JP - As a fellow MN beginning sailor I would be very interested in what you end up buying. I too took my ASA 101 this year, late September on Minnetonka. Joined a boat club so I think I will spend a little less than you in buying a boat but you will have the freedom of going where you want with it. I would look in to a trailer-sailor myself but I have a small car that has over 118K on it and can't quite swing the new vehicle yet. Good luck!


----------



## klem (Oct 16, 2009)

The best thing that you could do would be to talk the owner into a test sail along with a visual inspection. During the test sail, watch everything that is done, see whether it makes sense and try everything you feel comfortable doing. Unless the boat has been significantly modified, it was a relatively good design to start with.

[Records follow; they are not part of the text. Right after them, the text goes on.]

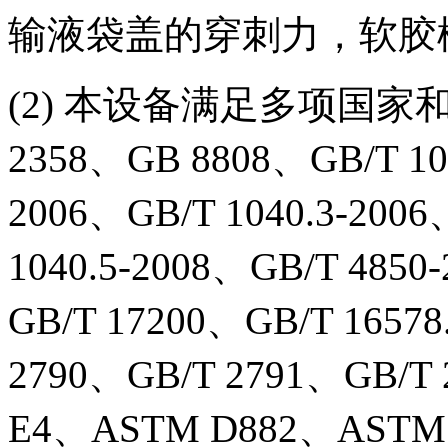
输液袋盖的穿刺力，软胶
(2) 本设备满足多项国家和
2358、GB 8808、GB/T 104
2006、GB/T 1040.3-2006
1040.5-2008、GB/T 4850
GB/T 17200、GB/T 1657
2790、GB/T 2791、GB/T
E4、ASTM D882、ASTM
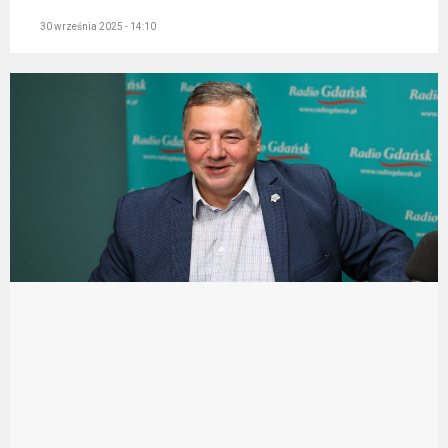
30 września 2025 - 14:10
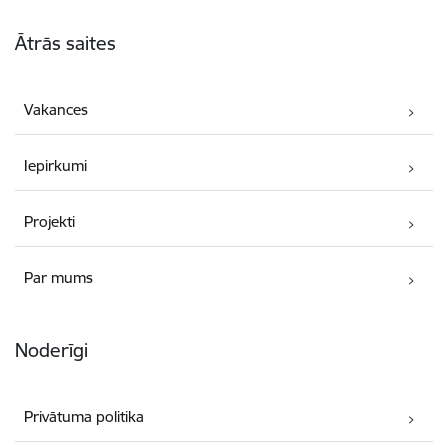
Kājene
Ātrās saites
Vakances
Iepirkumi
Projekti
Par mums
Noderīgi
Privātuma politika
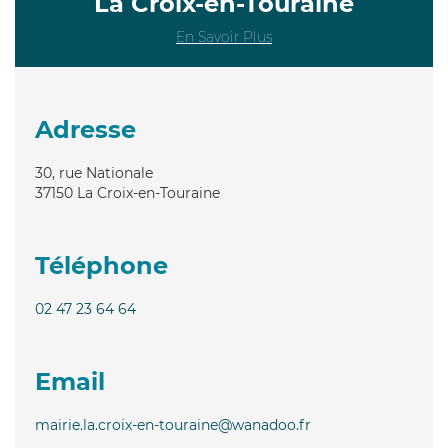
La Croix-en-Touraine
En Savoir Plus
Adresse
30, rue Nationale
37150
La Croix-en-Touraine
Téléphone
02 47 23 64 64
Email
mairie.la.croix-en-touraine@wanadoo.fr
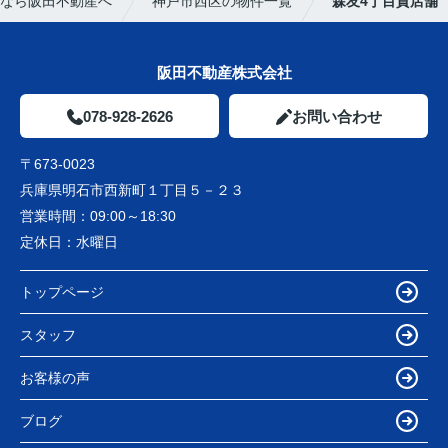
なら阪田不動産へ
神戸市西区の物件一覧
森友4丁目貸店舗
阪田不動産株式会社
078-928-2626
お問い合わせ
〒673-0023
兵庫県明石市西新町１丁目５－２３
営業時間：
09:00～18:30
定休日：
水曜日
トップページ
スタッフ
お客様の声
ブログ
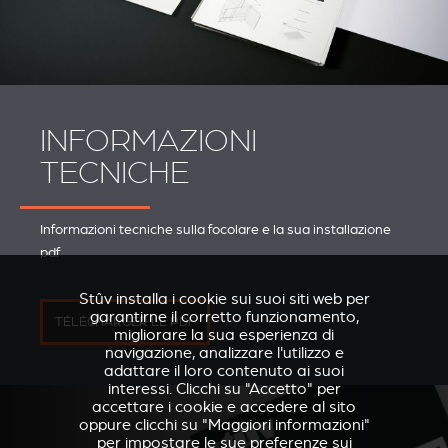
INFORMAZIONI
TECNICHE
Informazioni tecniche sulla focolare e la sua installazione
pdf
Stûv installa i cookie sui suoi siti web per
garantirne il corretto funzionamento,
TÉLÉCHARGER LE PDF
migliorare la sua esperienza di
navigazione, analizzare l'utilizzo e
adattare il loro contenuto ai suoi
interessi. Clicchi su "Accetto" per
accettare i cookie e accedere al sito
oppure clicchi su "Maggiori informazioni"
per impostare le sue preferenze sui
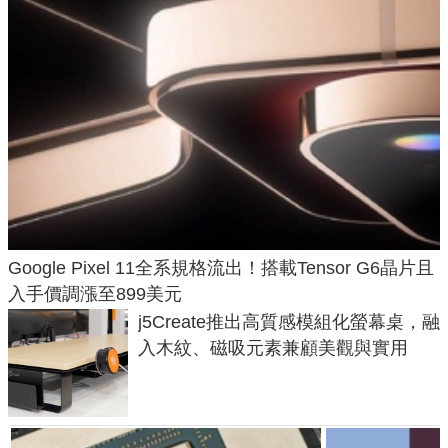
Google Pixel 11全系規格流出！搭載Tensor G6晶片且
入手價調漲至899美元
j5Create推出高質感模組化螢幕桌，融
入木紋、磁吸元素兼顧美觀與實用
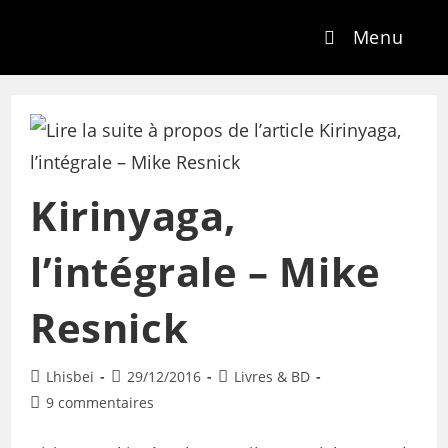
Menu
Kirinyaga,
l’intégrale – Mike
Resnick
Lhisbei
29/12/2016
Livres & BD
9 commentaires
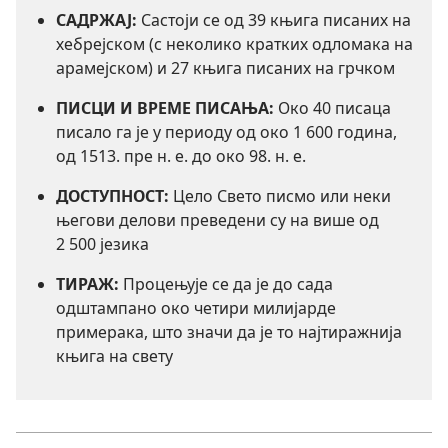
САДРЖАЈ:
Састоји се од 39 књига писаних на
хебрејском (с неколико кратких одломака на
арамејском) и 27 књига писаних на грчком
ПИСЦИ И ВРЕМЕ ПИСАЊА:
Око 40 писаца
писало га је у периоду од око 1 600 година,
од 1513. пре н. е. до око 98. н. е.
ДОСТУПНОСТ:
Цело Свето писмо или неки
његови делови преведени су на више од
2 500 језика
ТИРАЖ:
Процењује се да је до сада
одштампано око четири милијарде
примерака, што значи да је то најтиражнија
књига на свету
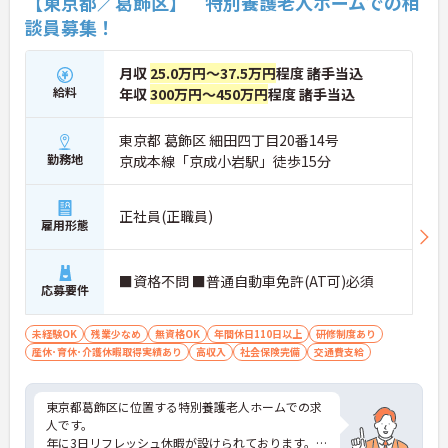
【東京都／葛飾区】 特別養護老人ホームでの相
談員募集！
月収
25.0万円～37.5万円
程度 諸手当込
給料
年収
300万円～450万円
程度 諸手当込
東京都 葛飾区 細田四丁目20番14号
勤務地
京成本線「京成小岩駅」徒歩15分
正社員(正職員)
雇用形態
■資格不問 ■普通自動車免許(AT可)必須
応募要件
未経験OK
残業少なめ
無資格OK
年間休日110日以上
研修制度あり
産休･育休･介護休暇取得実績あり
高収入
社会保険完備
交通費支給
東京都葛飾区に位置する特別養護老人ホームでの求
人です。
年に3日リフレッシュ休暇が設けられております。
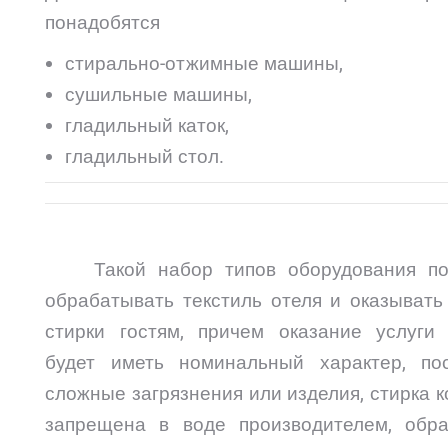
понадобятся
стирально-отжимные машины,
сушильные машины,
гладильный каток,
гладильный стол.
Такой набор типов оборудования по
обрабатывать текстиль отеля и оказывать
стирки гостям, причем оказание услуги 
будет иметь номинальный характер, пос
сложные загрязнения или изделия, стирка 
запрещена в воде производителем, обра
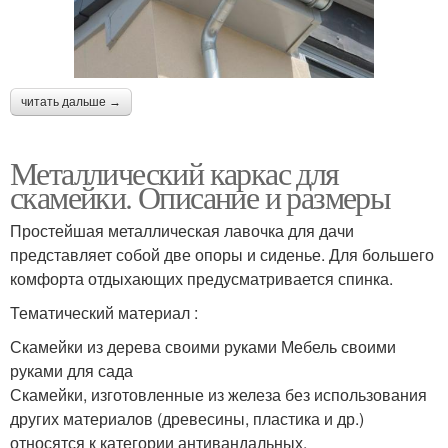
читать дальше →
Металлический каркас для
скамейки. Описание и размеры
Простейшая металлическая лавочка для дачи
представляет собой две опоры и сиденье. Для большего
комфорта отдыхающих предусматривается спинка.
Тематический материал :
Скамейки из дерева своими руками Мебель своими
руками для сада
Скамейки, изготовленные из железа без использования
других материалов (древесины, пластика и др.)
относятся к категории антивандальных.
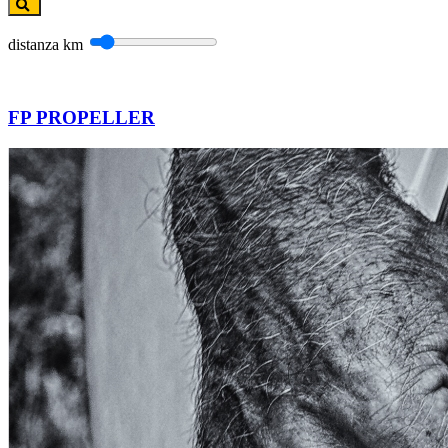
distanza
km
FP PROPELLER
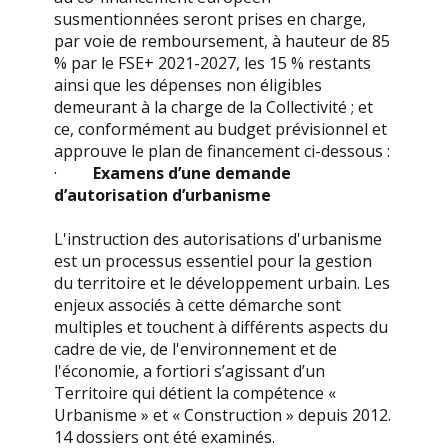
susmentionnées seront prises en charge,
par voie de remboursement, à hauteur de 85
% par le FSE+ 2021-2027, les 15 % restants
ainsi que les dépenses non éligibles
demeurant à la charge de la Collectivité ; et
ce, conformément au budget prévisionnel et
approuve le plan de financement ci-dessous :
·
Examens d’une demande
d’autorisation d’urbanisme
L'instruction des autorisations d'urbanisme
est un processus essentiel pour la gestion
du territoire et le développement urbain. Les
enjeux associés à cette démarche sont
multiples et touchent à différents aspects du
cadre de vie, de l'environnement et de
l'économie, a fortiori s’agissant d’un
Territoire qui détient la compétence «
Urbanisme » et « Construction » depuis 2012.
14 dossiers ont été examinés.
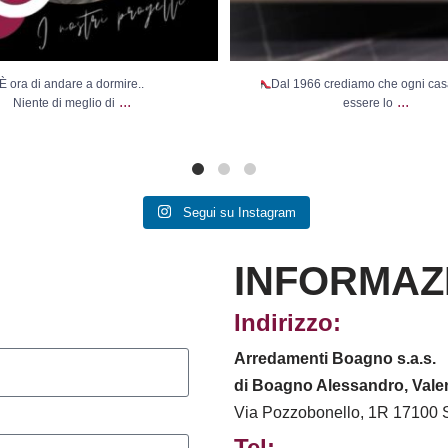
È ora di andare a dormire..
Dal 1966 crediamo che ogni ca
...
...
Niente di meglio di
essere lo
Segui su Instagram
INFORMAZ
Indirizzo:
Arredamenti Boagno s.a.s.
di Boagno Alessandro, Valen
Via Pozzobonello, 1R 17100 
Tel:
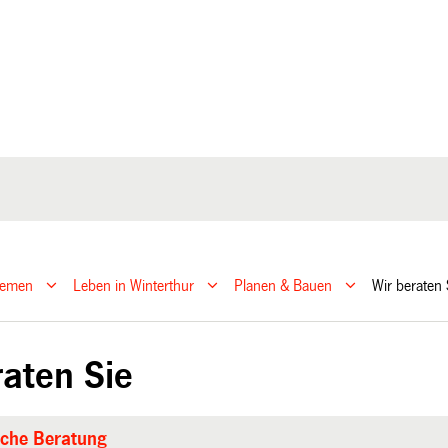
hemen
Leben in Winterthur
Planen & Bauen
Wir beraten
raten Sie
sche Beratung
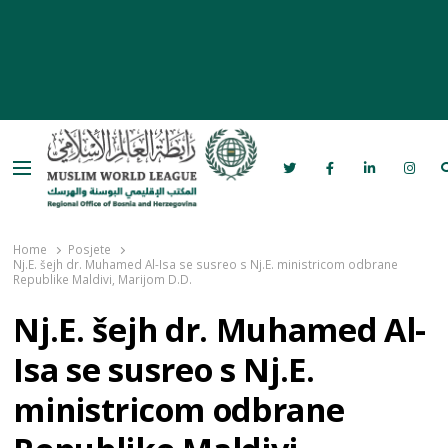
Menu
Rabita – Liga muslimanskog svijeta u
Bosni i Hercegovini
Home
Posjete
Nj.E. šejh dr. Muhamed Al-Isa se susreo s Nj.E. ministricom odbrane
Republike Maldivi, Marijom D.D.
Nj.E. šejh dr. Muhamed Al-
Isa se susreo s Nj.E.
ministricom odbrane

In your inspection, really take your time and go over every inch of the boat. Some areas to pay particular attention to would be the condition of the rigging, sails, centerboard and pin, chainplates, and rudder. Bring a digital camera so that you can show the pictures to others and they can help. Depending on how you work, this process could take a few hours to go over the boat. Don't be afraid of crawling into every place accessible with a flashlight.


----------



## jp375 (Oct 31, 2009)

Still looking. Saw this today:
22' Chrysler Sailboat

Thoughts? I haven't read much about Chrysler boats, are they any good? 22 is getting a bit on the big side, but it looks like it has a nice cabin which is a big plus.


----------



## Ippa2 (Mar 26, 2008)

Was just reading this thread and i was in a similar situation this summer. I learned on a sunfish and a 14' Tanzer. This summer I went in on a 23' O'day with a friend. It was a slight adjustment, but the basics are the same. I had been looking for a 19' O'day, great day boat/trailerable and also accomodating for a night on the hook. I wouldn't go any smaller than the Mariner though, especially if you want the option of a night on the water. 19' to 23' I think would be good for you. 

Good luck!


----------



## csaintg (Nov 12, 2009)

I bought an Oday Mariner 2 months ago. You are right, the prices are much higher where you are. Here in Wa. I would be looking at a full size boat 26+ ft. For $4000-$5000. Picked up my Mariner for $600, with trailer, and though it needs some tlc, that is what I wanted in a starter boat. It floats well, and has a full sail inventory. My son and I have taken it out, and even spent a night on the water. Best nights sleep I've had in years!


----------



## Ajax_MD (Nov 24, 2009)

I got greedy. I bought a '69 Coronado 25 for my first boat. Hull, deck and standing rigging in great shape. Very few gelcoat cracks, no blisters, soft spots or delamination that I could find. Serviceable sails, 4-stroke 9.9 Honda outboard with about 100 hours on it. Fixed keel.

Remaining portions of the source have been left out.